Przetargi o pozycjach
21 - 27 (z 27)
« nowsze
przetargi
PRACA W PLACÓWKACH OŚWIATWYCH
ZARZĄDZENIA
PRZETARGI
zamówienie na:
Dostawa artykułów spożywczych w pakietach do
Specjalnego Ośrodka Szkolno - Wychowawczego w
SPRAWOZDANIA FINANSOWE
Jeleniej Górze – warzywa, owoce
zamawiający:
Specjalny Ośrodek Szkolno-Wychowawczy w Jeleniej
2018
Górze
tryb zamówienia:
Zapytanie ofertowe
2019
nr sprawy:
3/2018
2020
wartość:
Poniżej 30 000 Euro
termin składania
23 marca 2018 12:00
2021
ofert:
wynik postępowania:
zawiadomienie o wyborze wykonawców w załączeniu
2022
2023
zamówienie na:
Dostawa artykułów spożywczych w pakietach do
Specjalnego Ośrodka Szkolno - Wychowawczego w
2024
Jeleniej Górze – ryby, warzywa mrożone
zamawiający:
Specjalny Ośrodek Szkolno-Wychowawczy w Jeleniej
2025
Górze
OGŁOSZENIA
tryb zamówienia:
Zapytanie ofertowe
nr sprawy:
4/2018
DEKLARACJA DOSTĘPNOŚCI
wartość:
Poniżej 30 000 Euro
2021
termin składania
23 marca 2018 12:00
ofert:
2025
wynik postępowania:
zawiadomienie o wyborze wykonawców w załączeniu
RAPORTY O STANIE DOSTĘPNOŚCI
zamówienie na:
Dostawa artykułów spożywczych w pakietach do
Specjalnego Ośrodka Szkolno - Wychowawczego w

┄┄┄┄┄┄

- _TASK BRIEF_
This task calls for every entry above to be transcribed exactly.

- _RESULT_
Przetargi o pozycjach
21 - 27 (z 27)
« nowsze
przetargi
PRACA W PLACÓWKACH OŚWIATWYCH
ZARZĄDZENIA
PRZETARGI
zamówienie na:
Dostawa artykułów spożywczych w pakietach do
Specjalnego Ośrodka Szkolno - Wychowawczego w
SPRAWOZDANIA FINANSOWE
Jeleniej Górze – warzywa, owoce
zamawiający:
Specjalny Ośrodek Szkolno-Wychowawczy w Jeleniej
2018
Górze
tryb zamówienia:
Zapytanie ofertowe
2019
nr sprawy:
3/2018
2020
wartość:
Poniżej 30 000 Euro
termin składania
23 marca 2018 12:00
2021
ofert:
wynik postępowania:
zawiadomienie o wyborze wykonawców w załączeniu
2022
2023
zamówienie na:
Dostawa artykułów spożywczych w pakietach do
Specjalnego Ośrodka Szkolno - Wychowawczego w
2024
Jeleniej Górze – ryby, warzywa mrożone
zamawiający:
Specjalny Ośrodek Szkolno-Wychowawczy w Jeleniej
2025
Górze
OGŁOSZENIA
tryb zamówienia:
Zapytanie ofertowe
nr sprawy:
4/2018
DEKLARACJA DOSTĘPNOŚCI
wartość:
Poniżej 30 000 Euro
2021
termin składania
23 marca 2018 12:00
ofert:
2025
wynik postępowania:
zawiadomienie o wyborze wykonawców w załączeniu
RAPORTY O STANIE DOSTĘPNOŚCI
zamówienie na:
Dostawa artykułów spożywczych w pakietach do
Specjalnego Ośrodka Szkolno - Wychowawczego w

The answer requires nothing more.